Moody would be the 17th prisoner executed this year in the nation's busiest capital punishment state and the first of four set to die over the next two weeks.

"I don't want life without parole," he said. "That ain't no walk in the park.

"I'd rather be dead."

At Moody's insistence, no late appeals were filed to try to block the execution.

"It is his wishes and we have to honor them," his lawyer, Philip Hilder, said.

The U.S. Supreme Court refused to review Moody's case last year after a federal appeals court rejected questions raised about jury selection procedures at his 1993 trial.

The former oilfield worker from Houston had at least four previous convictions when he was convicted of capital murder and condemned in 1993. His first conviction for burglary came in 1978 and earned him an eight-year prison term. He was paroled less than three years later.

"I lived day-to-day in the '70s," he said. "It was drugs, a wild life. I can't sit here and justify it. It isn't right."

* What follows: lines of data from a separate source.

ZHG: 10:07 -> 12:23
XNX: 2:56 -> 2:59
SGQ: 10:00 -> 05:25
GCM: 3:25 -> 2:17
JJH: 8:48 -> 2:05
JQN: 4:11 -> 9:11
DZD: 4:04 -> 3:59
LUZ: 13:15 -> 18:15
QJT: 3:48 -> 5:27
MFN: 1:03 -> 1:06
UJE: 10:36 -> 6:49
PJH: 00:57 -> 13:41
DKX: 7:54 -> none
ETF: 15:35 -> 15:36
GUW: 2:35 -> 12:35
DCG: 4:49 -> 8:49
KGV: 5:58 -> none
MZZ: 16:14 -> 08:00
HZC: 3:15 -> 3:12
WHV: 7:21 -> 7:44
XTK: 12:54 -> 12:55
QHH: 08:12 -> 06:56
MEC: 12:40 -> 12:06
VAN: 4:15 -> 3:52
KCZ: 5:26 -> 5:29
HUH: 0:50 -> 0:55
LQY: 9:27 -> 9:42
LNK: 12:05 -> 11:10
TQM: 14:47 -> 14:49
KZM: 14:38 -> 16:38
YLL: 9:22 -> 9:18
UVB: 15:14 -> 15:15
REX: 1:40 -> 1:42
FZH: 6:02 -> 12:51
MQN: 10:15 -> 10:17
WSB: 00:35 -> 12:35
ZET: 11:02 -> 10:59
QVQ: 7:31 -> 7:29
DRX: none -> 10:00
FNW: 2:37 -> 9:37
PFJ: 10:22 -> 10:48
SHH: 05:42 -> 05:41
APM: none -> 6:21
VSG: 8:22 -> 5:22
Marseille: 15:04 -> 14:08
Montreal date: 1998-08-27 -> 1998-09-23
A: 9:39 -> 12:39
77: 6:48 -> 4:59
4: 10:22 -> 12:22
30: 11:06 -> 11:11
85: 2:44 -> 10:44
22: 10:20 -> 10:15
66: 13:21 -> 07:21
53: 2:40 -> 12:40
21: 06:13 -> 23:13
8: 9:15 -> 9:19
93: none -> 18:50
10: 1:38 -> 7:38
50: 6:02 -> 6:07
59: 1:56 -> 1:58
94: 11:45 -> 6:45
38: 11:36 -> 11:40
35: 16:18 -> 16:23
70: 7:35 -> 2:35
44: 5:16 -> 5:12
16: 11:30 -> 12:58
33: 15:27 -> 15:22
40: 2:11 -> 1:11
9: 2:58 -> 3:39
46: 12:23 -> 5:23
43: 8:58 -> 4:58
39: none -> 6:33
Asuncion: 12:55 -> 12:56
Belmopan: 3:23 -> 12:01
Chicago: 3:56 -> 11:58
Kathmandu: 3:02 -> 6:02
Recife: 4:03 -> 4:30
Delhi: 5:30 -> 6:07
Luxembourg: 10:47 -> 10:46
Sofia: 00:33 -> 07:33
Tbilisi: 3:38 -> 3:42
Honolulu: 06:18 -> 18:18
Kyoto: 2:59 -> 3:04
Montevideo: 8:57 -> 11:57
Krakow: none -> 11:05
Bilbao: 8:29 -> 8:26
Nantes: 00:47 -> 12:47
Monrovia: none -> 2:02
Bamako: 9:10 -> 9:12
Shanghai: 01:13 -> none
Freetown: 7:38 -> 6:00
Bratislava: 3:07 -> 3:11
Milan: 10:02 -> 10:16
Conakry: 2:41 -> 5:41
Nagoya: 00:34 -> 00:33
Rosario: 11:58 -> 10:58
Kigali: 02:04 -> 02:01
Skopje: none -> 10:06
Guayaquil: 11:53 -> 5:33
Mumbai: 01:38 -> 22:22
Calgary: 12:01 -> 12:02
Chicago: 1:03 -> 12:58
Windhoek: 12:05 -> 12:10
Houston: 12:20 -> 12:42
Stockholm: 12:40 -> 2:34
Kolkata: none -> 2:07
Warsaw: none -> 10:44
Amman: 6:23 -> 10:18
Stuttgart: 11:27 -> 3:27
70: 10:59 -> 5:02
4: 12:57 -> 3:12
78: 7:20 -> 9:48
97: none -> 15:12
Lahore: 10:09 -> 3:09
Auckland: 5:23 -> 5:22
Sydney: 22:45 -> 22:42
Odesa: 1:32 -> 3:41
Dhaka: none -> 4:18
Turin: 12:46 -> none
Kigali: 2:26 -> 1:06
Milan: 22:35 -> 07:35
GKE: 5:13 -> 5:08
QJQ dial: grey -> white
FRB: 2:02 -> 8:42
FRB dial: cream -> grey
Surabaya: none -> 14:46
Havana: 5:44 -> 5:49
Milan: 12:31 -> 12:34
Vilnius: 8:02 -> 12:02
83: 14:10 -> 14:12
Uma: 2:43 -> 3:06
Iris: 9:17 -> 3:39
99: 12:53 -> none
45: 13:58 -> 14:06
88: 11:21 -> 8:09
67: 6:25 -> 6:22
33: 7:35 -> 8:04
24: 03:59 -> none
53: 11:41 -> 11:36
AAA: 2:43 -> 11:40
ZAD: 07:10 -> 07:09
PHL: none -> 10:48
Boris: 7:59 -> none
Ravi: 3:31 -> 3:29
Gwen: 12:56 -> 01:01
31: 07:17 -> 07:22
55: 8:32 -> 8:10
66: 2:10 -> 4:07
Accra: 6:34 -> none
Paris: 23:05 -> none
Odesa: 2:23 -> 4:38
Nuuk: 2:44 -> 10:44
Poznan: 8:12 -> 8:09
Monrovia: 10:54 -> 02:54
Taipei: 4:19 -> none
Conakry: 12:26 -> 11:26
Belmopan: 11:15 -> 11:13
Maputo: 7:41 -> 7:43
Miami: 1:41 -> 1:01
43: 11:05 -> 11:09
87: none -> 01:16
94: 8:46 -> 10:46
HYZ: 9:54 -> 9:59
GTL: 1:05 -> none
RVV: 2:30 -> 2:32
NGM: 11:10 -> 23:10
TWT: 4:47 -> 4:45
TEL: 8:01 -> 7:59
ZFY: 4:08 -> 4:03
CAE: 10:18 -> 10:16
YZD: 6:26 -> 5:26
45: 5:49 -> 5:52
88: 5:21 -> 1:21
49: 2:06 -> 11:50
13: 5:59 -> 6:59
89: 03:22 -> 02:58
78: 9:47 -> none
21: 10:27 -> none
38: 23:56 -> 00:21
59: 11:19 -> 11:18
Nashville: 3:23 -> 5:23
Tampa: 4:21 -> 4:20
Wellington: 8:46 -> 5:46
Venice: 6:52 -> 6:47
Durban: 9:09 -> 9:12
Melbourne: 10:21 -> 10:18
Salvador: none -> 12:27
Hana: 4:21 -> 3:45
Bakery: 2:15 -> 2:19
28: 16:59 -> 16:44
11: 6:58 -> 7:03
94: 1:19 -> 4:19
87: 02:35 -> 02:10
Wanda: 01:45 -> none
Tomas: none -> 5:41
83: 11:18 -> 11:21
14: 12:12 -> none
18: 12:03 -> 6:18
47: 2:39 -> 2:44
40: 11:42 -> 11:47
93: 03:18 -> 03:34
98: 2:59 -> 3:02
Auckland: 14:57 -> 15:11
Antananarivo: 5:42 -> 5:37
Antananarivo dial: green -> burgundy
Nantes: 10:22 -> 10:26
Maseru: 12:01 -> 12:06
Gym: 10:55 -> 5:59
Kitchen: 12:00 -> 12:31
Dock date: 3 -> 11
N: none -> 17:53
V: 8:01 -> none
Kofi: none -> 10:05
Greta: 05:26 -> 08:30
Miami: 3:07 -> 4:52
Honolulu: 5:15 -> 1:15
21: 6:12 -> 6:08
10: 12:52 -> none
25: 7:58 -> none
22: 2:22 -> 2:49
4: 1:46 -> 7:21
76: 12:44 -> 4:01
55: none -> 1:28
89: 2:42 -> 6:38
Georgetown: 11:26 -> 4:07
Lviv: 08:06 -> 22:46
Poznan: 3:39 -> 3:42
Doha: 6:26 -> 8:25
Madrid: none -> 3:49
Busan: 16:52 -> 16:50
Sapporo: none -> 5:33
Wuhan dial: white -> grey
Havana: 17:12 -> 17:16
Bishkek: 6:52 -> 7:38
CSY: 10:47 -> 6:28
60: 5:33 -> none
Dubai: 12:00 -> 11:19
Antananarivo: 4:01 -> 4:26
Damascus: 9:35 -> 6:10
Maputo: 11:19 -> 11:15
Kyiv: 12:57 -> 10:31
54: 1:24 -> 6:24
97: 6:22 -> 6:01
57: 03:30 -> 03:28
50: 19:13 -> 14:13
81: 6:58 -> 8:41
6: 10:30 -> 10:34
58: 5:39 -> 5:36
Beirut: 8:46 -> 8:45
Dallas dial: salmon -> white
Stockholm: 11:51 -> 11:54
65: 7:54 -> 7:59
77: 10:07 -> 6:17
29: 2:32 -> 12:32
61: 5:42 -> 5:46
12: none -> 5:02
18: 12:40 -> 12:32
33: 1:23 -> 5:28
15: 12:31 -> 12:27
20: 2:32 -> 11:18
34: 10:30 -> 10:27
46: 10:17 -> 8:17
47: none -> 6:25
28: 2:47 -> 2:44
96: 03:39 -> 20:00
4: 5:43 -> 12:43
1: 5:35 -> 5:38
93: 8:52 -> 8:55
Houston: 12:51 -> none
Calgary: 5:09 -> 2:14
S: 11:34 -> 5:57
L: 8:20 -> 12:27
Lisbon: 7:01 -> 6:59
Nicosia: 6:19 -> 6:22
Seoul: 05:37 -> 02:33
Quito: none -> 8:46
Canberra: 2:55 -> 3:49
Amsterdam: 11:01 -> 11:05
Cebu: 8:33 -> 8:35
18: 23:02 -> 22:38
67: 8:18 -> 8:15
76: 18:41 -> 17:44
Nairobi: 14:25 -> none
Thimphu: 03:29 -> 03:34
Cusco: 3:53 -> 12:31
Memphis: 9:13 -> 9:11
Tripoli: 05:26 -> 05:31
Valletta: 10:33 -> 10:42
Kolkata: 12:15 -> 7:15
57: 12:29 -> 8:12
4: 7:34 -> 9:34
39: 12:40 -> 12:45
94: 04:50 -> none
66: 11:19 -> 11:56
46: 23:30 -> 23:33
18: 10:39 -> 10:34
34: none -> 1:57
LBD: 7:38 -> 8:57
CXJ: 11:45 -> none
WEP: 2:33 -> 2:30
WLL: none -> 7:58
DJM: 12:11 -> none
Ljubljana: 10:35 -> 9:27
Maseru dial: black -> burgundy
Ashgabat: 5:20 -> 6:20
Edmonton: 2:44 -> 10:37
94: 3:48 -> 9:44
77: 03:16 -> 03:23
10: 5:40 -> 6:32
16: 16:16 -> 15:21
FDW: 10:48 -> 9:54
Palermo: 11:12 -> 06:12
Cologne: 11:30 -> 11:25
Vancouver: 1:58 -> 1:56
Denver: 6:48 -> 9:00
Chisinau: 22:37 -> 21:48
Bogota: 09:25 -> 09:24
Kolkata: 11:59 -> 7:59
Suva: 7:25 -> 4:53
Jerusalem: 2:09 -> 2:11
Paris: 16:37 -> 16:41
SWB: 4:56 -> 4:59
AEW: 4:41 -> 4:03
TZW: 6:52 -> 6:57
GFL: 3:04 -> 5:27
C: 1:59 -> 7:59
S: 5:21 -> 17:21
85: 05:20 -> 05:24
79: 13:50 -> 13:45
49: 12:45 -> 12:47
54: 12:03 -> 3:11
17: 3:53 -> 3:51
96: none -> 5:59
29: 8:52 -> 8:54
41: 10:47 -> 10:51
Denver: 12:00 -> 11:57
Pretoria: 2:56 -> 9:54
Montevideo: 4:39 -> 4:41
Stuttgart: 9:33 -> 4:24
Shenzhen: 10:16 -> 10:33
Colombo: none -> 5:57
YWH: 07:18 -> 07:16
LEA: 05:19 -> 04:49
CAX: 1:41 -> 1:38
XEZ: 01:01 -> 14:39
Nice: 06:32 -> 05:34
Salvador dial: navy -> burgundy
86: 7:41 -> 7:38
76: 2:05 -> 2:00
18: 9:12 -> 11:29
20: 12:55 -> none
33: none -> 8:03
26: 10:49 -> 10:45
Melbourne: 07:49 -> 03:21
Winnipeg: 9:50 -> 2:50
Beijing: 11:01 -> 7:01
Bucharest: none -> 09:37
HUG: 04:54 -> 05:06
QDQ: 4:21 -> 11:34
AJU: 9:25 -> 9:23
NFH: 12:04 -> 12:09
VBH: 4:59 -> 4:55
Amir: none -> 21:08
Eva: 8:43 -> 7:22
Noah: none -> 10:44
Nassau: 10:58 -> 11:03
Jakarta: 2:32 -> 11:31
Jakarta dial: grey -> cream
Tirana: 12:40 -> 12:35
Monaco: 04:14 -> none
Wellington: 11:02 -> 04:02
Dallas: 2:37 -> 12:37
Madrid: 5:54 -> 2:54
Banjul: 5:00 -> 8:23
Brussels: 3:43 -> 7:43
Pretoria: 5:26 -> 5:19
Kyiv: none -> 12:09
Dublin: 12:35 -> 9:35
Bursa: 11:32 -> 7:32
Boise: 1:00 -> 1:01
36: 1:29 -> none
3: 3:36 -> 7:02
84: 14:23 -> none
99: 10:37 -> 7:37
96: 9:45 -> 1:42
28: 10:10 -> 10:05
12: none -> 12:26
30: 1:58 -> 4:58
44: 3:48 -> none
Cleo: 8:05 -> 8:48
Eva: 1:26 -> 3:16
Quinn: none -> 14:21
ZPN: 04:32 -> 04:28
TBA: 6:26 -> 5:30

Eleven months after his parole, he was back locked up with a six-year term for auto theft, but served only half the sentence before he was released. Less than six months later, in April 1984, he received 14 years for burglary and was paroled after less than four years. In 1992, he got 40 years for robbing a Houston bank and was just starting that sentence when he was also charged with Hall's slaying.

"I see everything now clearly," Moody said. "It's hard to explain, but it was a lifestyle. And once I got into this system, I just seemed to fall into that lifestyle. You either get killed or come to prison."

Evidence at Moody's trial characterized Hall as a marijuana and ecstasy dealer who was known to carry cash. On the evening of Oct. 10, 1991, he and his girlfriend were walking to his Houston home and saw two men walking away from the place. The woman went inside to use the bathroom, then heard voices and saw Hall speaking to the men, one of whom had a sawed-off shotgun. She crawled out the window, ran next door to call 911, heard a shot and returned to find Hall dead on the living room floor.

"He started fighting," Moody said. "He wouldn't listen to me. He wouldn't lay down. This guy was bigger than me.

"It was just supposed to be a robbery. But when you go into a place with a loaded gun, you put yourself in that situation."

Evidence showed the attackers fled with about $1,200. Moody said it was more like $2,000.

The slaying went unsolved for nearly a year until a relative of the man accused of being Moody's accomplice gave police a tip that led to their arrests. The man convicted of being the accomplice, Calvin Doby, received a life sentence. Moody, identified by Hall's girlfriend as the man with the shotgun, got the death penalty.

"As soon as it happened, I felt terrible," he said. "It was a terrible thing. But you can't take things back."

Moody recently said Doby wasn't involved in the slaying and swore in an affidavit earlier this month that Doby was innocent.

"Calvin Doby wasn't there," he said from death row, identifying his partner as a man now dead of natural causes. "He brought his lawyers down here and I signed statements saying he wasn't with me. But that's one thing to sign statements and another thing to get a federal judge to look at it again."

Moody said he didn't come forward sooner because he didn't want to implicate his partner while the man was alive and free and that any mistake regarding Doby was the fault of the district attorney's office.

Harris County prosecutors said they were investigating the claim.

The next person scheduled to be executed in Texas is Christopher Coleman, 37, who is set for lethal injection Sept. 22 for a December 1995 shooting spree that left three people dead in Houston.